İLK DERECE MAHKEMESİ KARARI ÖZETİ İlk Derece Mahkemesi, ihtiyati tedbir talebini değerlendirdiği 16.06.2021 tarihli ara kararında; “…HMK.nun 389. maddesine göre mevcut durumda meydana gelebilecek bir değişme nedeniyle hakkın elde edilmesinin önemli ölçüde zorlaşacağı ya da tamamen imkansız hale geleceğinin veya gecikme sebebiyle bir sakıncanın yahut ciddi bir zararın doğacağından endişe edilmesi halinde ihtiyati tedbir kararı verilebilir. HMK.nun 390. maddesine göre tedbir talep eden taraf, davanın esası yönünden kendisinin haklılığını yaklaşık olarak ispat etmek zorundadır.
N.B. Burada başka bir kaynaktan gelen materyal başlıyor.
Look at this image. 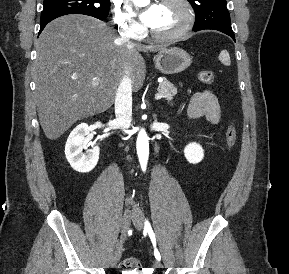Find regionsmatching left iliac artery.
<instances>
[{
    "label": "left iliac artery",
    "instance_id": "44dca946",
    "mask_svg": "<svg viewBox=\"0 0 289 274\" xmlns=\"http://www.w3.org/2000/svg\"><path fill=\"white\" fill-rule=\"evenodd\" d=\"M144 231H145L146 233H148V235H149V237H150V239H151V242H152L153 247H154V255H155V258L160 261V260H161V255H160L158 249L156 248V238H155V234H154V232H153V230H152V227H151V225H150V223H149L148 220L145 221Z\"/></svg>",
    "mask_w": 289,
    "mask_h": 274
}]
</instances>
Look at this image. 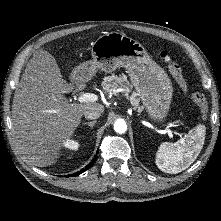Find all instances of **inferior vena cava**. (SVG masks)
<instances>
[{
	"label": "inferior vena cava",
	"mask_w": 221,
	"mask_h": 221,
	"mask_svg": "<svg viewBox=\"0 0 221 221\" xmlns=\"http://www.w3.org/2000/svg\"><path fill=\"white\" fill-rule=\"evenodd\" d=\"M100 115H101V111L97 109H91V110L85 111L84 113L85 118L89 120H95L99 118Z\"/></svg>",
	"instance_id": "obj_1"
}]
</instances>
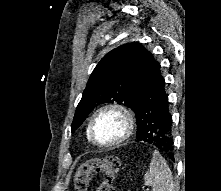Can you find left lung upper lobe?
<instances>
[{
  "instance_id": "left-lung-upper-lobe-1",
  "label": "left lung upper lobe",
  "mask_w": 221,
  "mask_h": 191,
  "mask_svg": "<svg viewBox=\"0 0 221 191\" xmlns=\"http://www.w3.org/2000/svg\"><path fill=\"white\" fill-rule=\"evenodd\" d=\"M146 49L138 42L121 45L107 53L93 70L76 108L72 131L102 103L117 102L134 110L133 88Z\"/></svg>"
}]
</instances>
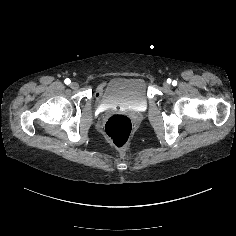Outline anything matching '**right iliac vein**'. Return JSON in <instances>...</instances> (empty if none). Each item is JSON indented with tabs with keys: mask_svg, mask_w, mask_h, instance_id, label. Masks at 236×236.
<instances>
[{
	"mask_svg": "<svg viewBox=\"0 0 236 236\" xmlns=\"http://www.w3.org/2000/svg\"><path fill=\"white\" fill-rule=\"evenodd\" d=\"M70 87H71L73 90H76V89H78L79 85H78V83H76V82H72V83L70 84Z\"/></svg>",
	"mask_w": 236,
	"mask_h": 236,
	"instance_id": "1",
	"label": "right iliac vein"
}]
</instances>
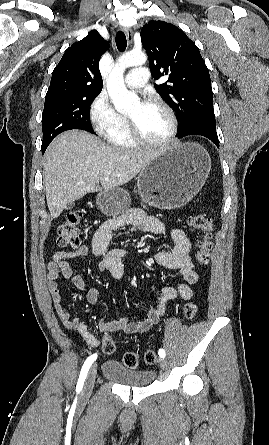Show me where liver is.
Wrapping results in <instances>:
<instances>
[{
    "label": "liver",
    "instance_id": "6515ba94",
    "mask_svg": "<svg viewBox=\"0 0 269 445\" xmlns=\"http://www.w3.org/2000/svg\"><path fill=\"white\" fill-rule=\"evenodd\" d=\"M161 151L109 146L80 130L59 135L45 153L43 171L51 217L87 193L128 183Z\"/></svg>",
    "mask_w": 269,
    "mask_h": 445
}]
</instances>
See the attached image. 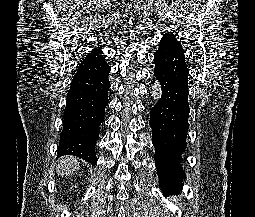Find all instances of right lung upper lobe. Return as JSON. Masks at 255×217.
<instances>
[{"label": "right lung upper lobe", "mask_w": 255, "mask_h": 217, "mask_svg": "<svg viewBox=\"0 0 255 217\" xmlns=\"http://www.w3.org/2000/svg\"><path fill=\"white\" fill-rule=\"evenodd\" d=\"M102 54L103 52L101 50H93L91 53L87 54L82 62L103 59Z\"/></svg>", "instance_id": "1"}]
</instances>
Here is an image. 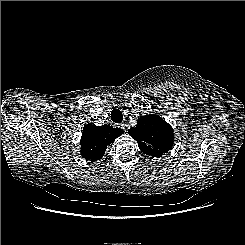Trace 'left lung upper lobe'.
Returning a JSON list of instances; mask_svg holds the SVG:
<instances>
[{
	"label": "left lung upper lobe",
	"instance_id": "left-lung-upper-lobe-1",
	"mask_svg": "<svg viewBox=\"0 0 245 245\" xmlns=\"http://www.w3.org/2000/svg\"><path fill=\"white\" fill-rule=\"evenodd\" d=\"M146 155L158 157L168 152L173 146V129L161 117L145 115L137 120V125L128 130Z\"/></svg>",
	"mask_w": 245,
	"mask_h": 245
}]
</instances>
Dosyaya sunulan delillerin yaklaşık ispat için yeterli görülmediği gibi talep yargılamayı gerektirdiğinden HMK.nun 389. maddesi uyarınca ihtiyati tedbir talebinin reddine karar vermek gerekmiştir. İhtiyati tedbir talebinin, talep yargılamayı gerektirdiğinden REDDİNE, ” karar verilmiştir. Bu ara karara karşı, davcı vekili istinaf başvurusunda bulunmuştur.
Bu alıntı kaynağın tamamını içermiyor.